I earned my Ph.D. in Computer Science from the University of Illinois Chicago, where I developed novel methods to extract and reason about temporal relationships in clinical text. My dissertation integrated graph neural networks, language models, and external knowledge bases to enable early detection of Type 2 Diabetes. I was fortunate to have Prof. Barbara Di Eugenio as my advisor and was grateful to receive mentorship from Prof. Elena Zheleva and Prof. Sourav Medya.

In social sciences, I employ computational approaches to explore societal dynamics and use language models to understand and model aspects of human behavior. I tackle challenges such as identity inference, social media polarization and its mitigation, and covert gender biases in large language models with their labor market impact.
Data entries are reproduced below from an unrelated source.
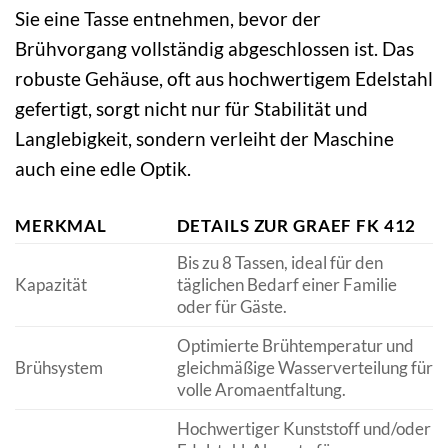
Sie eine Tasse entnehmen, bevor der
Brühvorgang vollständig abgeschlossen ist. Das
robuste Gehäuse, oft aus hochwertigem Edelstahl
gefertigt, sorgt nicht nur für Stabilität und
Langlebigkeit, sondern verleiht der Maschine
auch eine edle Optik.
MERKMAL
DETAILS ZUR GRAEF FK 412
Bis zu 8 Tassen, ideal für den
Kapazität
täglichen Bedarf einer Familie
oder für Gäste.
Optimierte Brühtemperatur und
Brühsystem
gleichmäßige Wasserverteilung für
volle Aromaentfaltung.
Hochwertiger Kunststoff und/oder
Before my doctoral studies, I served as an Assistant Professor of Computer Science at Keshav Mahavidyalaya, University of Delhi, and worked as an Associate Software Engineer at Objective Systems Integrators. I hold Master’s degrees in Computer Science and Computer Applications, and a Bachelor’s degree in Physics.

News

Jul 10, 2025 🎓 Successfully defended my Ph.D. at UIC with the dissertation “Temporal Reasoning in Clinical Narratives: From Information Extraction to Early Disease Detection”. I am deeply grateful to my advisor, committee, collaborators, and my family.
May 15, 2025 🎉 Excited to share that our paper, “Temporal Relation Extraction in Clinical Texts: A Span-based Graph Transformer Approach,” has been accepted to ACL 2025! 📄
May 02, 2025 🚨 Our research on gender bias in open-source AI models was featured in The Register!
Jan 23, 2024 :confetti_ball: Thrilled to share that our paper Bridging or Breaking: Impact of Intergroup Interactions on Religious Polarization has been accepted at the ACM Web Conference 2024! Also presenting my thesis research “Temporal Knowledge Graph Extraction and Modeling across Multiple Documents for Health Risk Prediction” at the PhD symposium! :hourglass: Big thanks to NSF for the conference travel award! :raised_hands:
Nov 05, 2023 Our paper Sequential Representation of Sparse Heterogeneous Data for Diabetes Risk Prediction is accepted in IEEE International Conference on Bioinformatics and Biomedicine (BIBM) 2023. Thanks NSF for the conference travel grant! :tada:
Jul 12, 2023 :newspaper: Our findings from It’s All in the Name: A Character-Based Approach to Infer Religion are covered by popular news outlet: The Hindu :wave:
Sep 06, 2022 Presenting a lightning talk at NSF-NIH Smart and Connected Health workshop as a student PI. A great experience!